The call made by a Buffalo blogger pretending to be billionaire right-wing activist David Koch to Wisconsin Governor Scott Walker is quickly making an impact on the news cycle. (You can listen to the call on YouTube: Part 1 | Part 2.)
Walker is extremely frank with the man he believes to be an important financial supporter, both of his own campaign and right-wing causes. Below are the six most important revelations we learn from listening to the Governor speak his mind.
1. Walker and the Senate Republicans are conspiring to withhold Democratic lawmakers' paychecks.
A minute into the call, Governor Walker describes a plan by the Senate Majority Leader to institute a new rule that would stop automatic deductions of lawmakers' paychecks if they do not appear in the Senate for more than two days.
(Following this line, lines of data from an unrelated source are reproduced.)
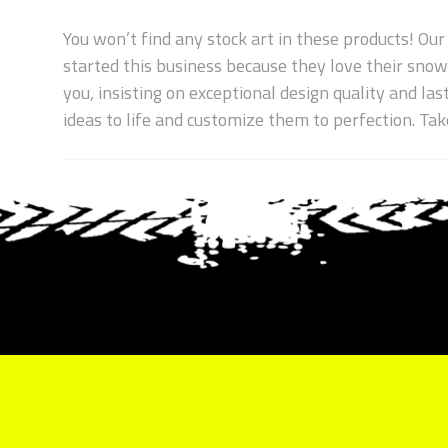
You won’t find any stock art in these products! Our
started this business because they love their sno
you, insisting on exceptional design quality and las
ideas to life and customize them to perfection. T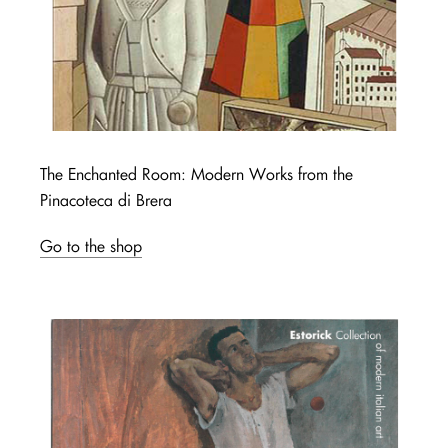
The Enchanted Room: Modern Works from the
Pinacoteca di Brera
Go to the shop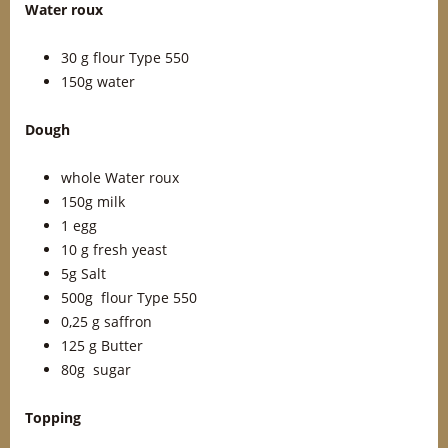
Water roux
30 g flour Type 550
150g water
Dough
whole Water roux
150g milk
1 egg
10 g fresh yeast
5g Salt
500g flour Type 550
0,25 g saffron
125 g Butter
80g sugar
Topping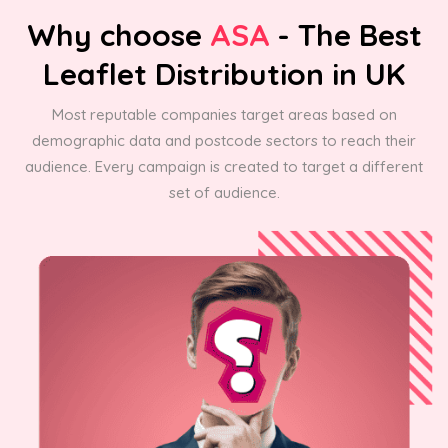
Why choose
ASA
- The Best
Leaflet Distribution in UK
Most reputable companies target areas based on
demographic data and postcode sectors to reach their
audience. Every campaign is created to target a different
set of audience.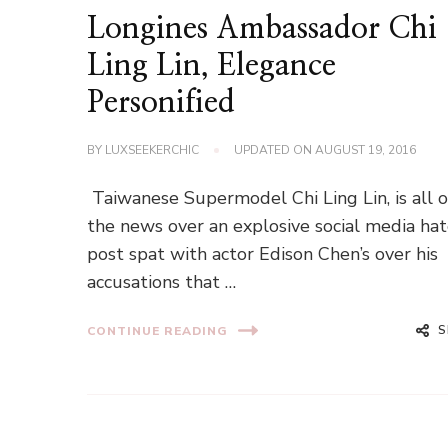
Longines Ambassador Chi
Ling Lin, Elegance
Personified
BY
LUXSEEKERCHIC
UPDATED ON
AUGUST 19, 2016
Taiwanese Supermodel Chi Ling Lin, is all 
the news over an explosive social media ha
post spat with actor Edison Chen’s over his
accusations that …
S
CONTINUE READING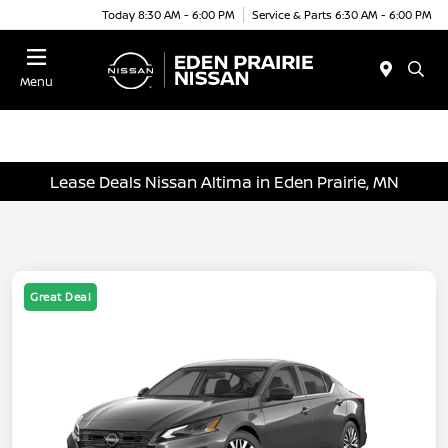
Today 8:30 AM - 6:00 PM
Service & Parts 6:30 AM - 6:00 PM
Menu
Lease Deals Nissan Altima in Eden Prairie, MN
Great Deal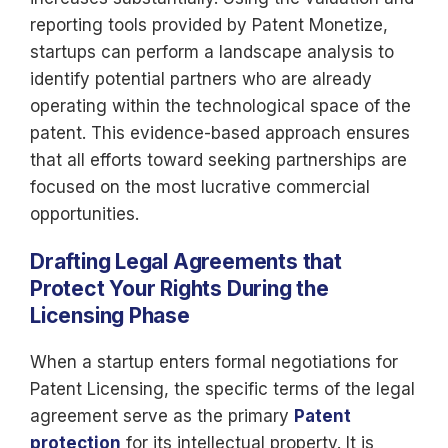
reporting tools provided by Patent Monetize,
startups can perform a landscape analysis to
identify potential partners who are already
operating within the technological space of the
patent. This evidence-based approach ensures
that all efforts toward seeking partnerships are
focused on the most lucrative commercial
opportunities.
Drafting Legal Agreements that
Protect Your Rights During the
Licensing Phase
When a startup enters formal negotiations for
Patent Licensing, the specific terms of the legal
agreement serve as the primary
Patent
protection
for its intellectual property. It is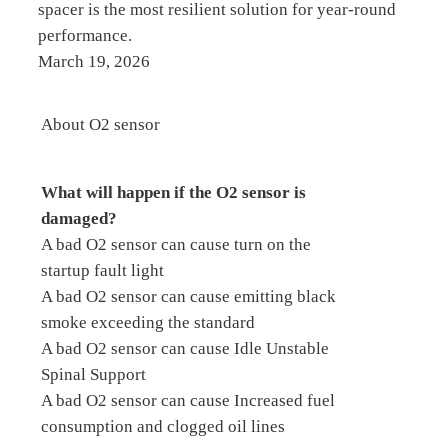
spacer is the most resilient solution for year-round
performance.
March 19, 2026
About O2 sensor
What will happen if the O2 sensor is
damaged?
A bad O2 sensor can cause turn on the
startup fault light
A bad O2 sensor can cause emitting black
smoke exceeding the standard
A bad O2 sensor can cause Idle Unstable
Spinal Support
A bad O2 sensor can cause Increased fuel
consumption and clogged oil lines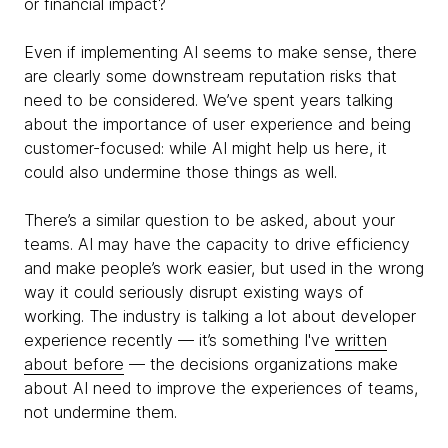
or financial impact?
Even if implementing AI seems to make sense, there
are clearly some downstream reputation risks that
need to be considered. We’ve spent years talking
about the importance of user experience and being
customer-focused: while AI might help us here, it
could also undermine those things as well.
There’s a similar question to be asked, about your
teams. AI may have the capacity to drive efficiency
and make people’s work easier, but used in the wrong
way it could seriously disrupt existing ways of
working. The industry is talking a lot about developer
experience recently — it’s something I've
written
about before
— the decisions organizations make
about AI need to improve the experiences of teams,
not undermine them.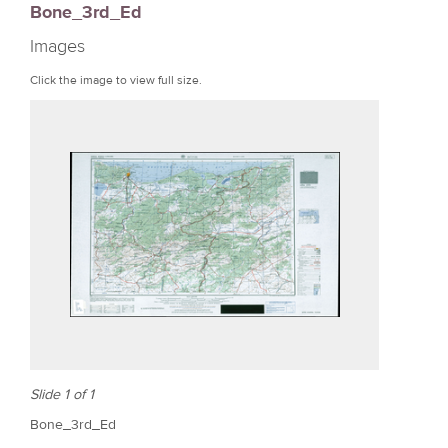
Bone_3rd_Ed
r
Images
e
Click the image to view full size.
Slide 1 of 1
Bone_3rd_Ed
It would require lawmakers to appear in person to collect their checks.
Walker describes this as part of a plan he is working on with GOP Senators: "Each day, we're going to rachet this up a little bit."
2. Walker sees billionaire David Koch as "one of us."
Two and a half minutes in, Walker is describing a conversation he had with a Democratic state lawmaker, Tim Cullen, who Walker says is the "only reasonable" one among the Democrats. When the man pretending to be Koch suggests he calls Cullen, Walker says that although Cullen is reasonable, he is not "one of us." Who is the "us" that includes Walker and out-of-state billionaire Koch, but not an elected state legislator?
3. Walker is planning to threaten state workers with layoffs.
Five minutes into the call, Governor Walker says he is planning to issue between 5,000 and 6,000 "risk notices" to state workers announcing that they are at risk of being laid off. He makes this statement in the context of what he is planning to do to put pressure on Democrats to cave into his demands, not what is necessary due to the budget crunch. "If they want to start sacrificing thousands of public workers to be laid off," he says, "sooner or later there's gonna be pressure on Senators to come back. We're not going to compromise."
4. Walker has a plan to lie to Senate Democrats and pass the bill while they are not aware of the vote.
Seven minutes in, Walker describes a plan created by his chief of staff to call Senate Democrats back to "hear what they have to say." While he is discussing the issues with the Democrats, the Senate would be in recess. In actuality, once Democrats come back to the state assembly, Republicans would be able to pass the bill eliminating collective bargaining rights while Walker is in discussions with Democrats.
5. Walker considered planting fake protesters to cause trouble among the real protesters.
Fourteen and a half minutes in, the fake David Koch says that they are considering "planing some troublemakers" among the crowd of protesters. Walker responds with, "we thought about that." He expresses no moral objection to the plan, but says that he thinks it is the wrong strategy, because a "ruckus" would make people think he should compromise.
6. Walker is corrupt.
Although early in Walker says they are investigating the Democratic Senators to see if they are committing ethics violations by accepting union funds, when the fake David Koch says he will fly Walker "out to Cali and really show you a good time," Walker responds by saying "that would be outstanding."